Entries follow. Return each line that contains the word "such".

- **RECORDS TO PROCESS**
====

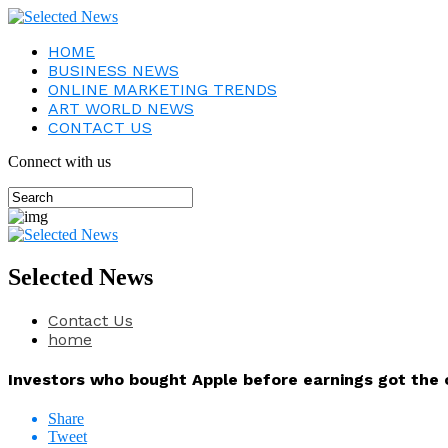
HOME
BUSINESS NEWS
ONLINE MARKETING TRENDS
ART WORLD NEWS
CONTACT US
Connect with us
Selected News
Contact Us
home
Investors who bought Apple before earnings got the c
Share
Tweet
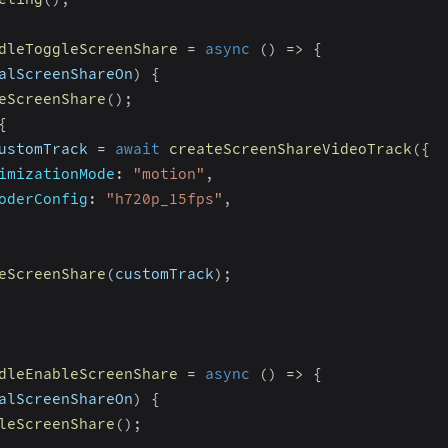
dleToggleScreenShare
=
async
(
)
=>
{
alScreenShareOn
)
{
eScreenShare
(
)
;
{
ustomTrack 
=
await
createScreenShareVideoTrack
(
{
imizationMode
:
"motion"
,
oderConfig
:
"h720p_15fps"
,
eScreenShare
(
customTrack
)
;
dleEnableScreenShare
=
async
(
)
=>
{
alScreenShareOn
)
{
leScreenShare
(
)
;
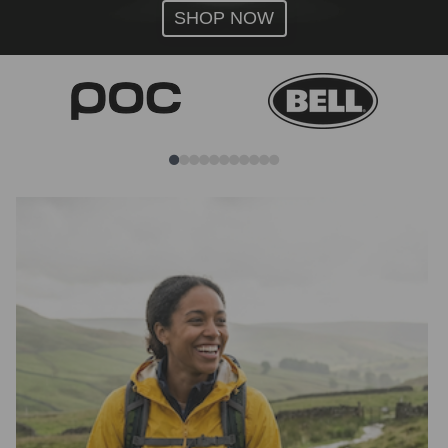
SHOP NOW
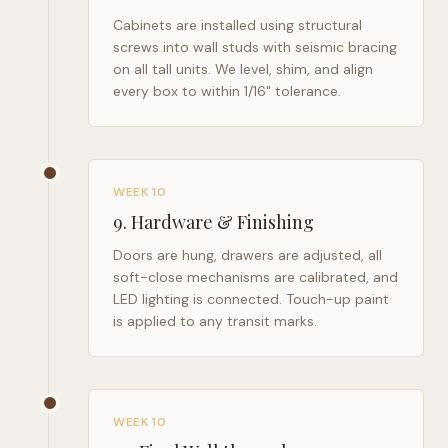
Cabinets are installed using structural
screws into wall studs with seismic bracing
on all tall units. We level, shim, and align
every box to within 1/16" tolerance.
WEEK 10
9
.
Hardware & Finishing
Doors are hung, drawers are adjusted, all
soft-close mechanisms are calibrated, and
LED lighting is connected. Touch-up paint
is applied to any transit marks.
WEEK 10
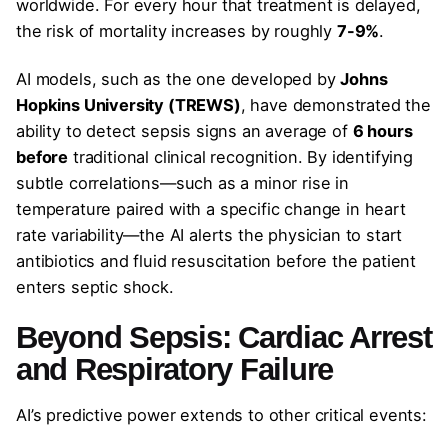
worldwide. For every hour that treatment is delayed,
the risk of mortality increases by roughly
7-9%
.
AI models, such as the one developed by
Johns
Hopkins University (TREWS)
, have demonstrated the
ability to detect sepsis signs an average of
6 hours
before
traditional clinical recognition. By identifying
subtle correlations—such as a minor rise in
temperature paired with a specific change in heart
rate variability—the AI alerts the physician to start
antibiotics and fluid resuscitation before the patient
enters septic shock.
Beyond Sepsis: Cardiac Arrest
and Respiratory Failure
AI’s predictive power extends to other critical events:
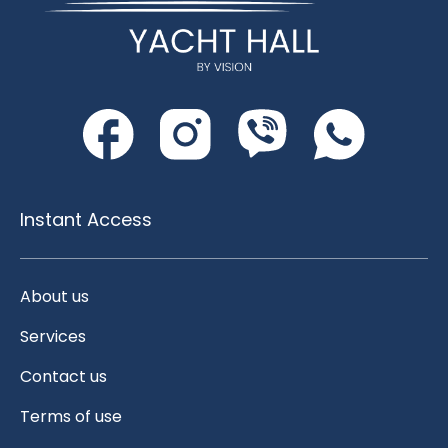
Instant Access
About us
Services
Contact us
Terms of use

====

- **OUTPUT OF THE TASK**
AI models, such as the one developed by
subtle correlations—such as a minor rise in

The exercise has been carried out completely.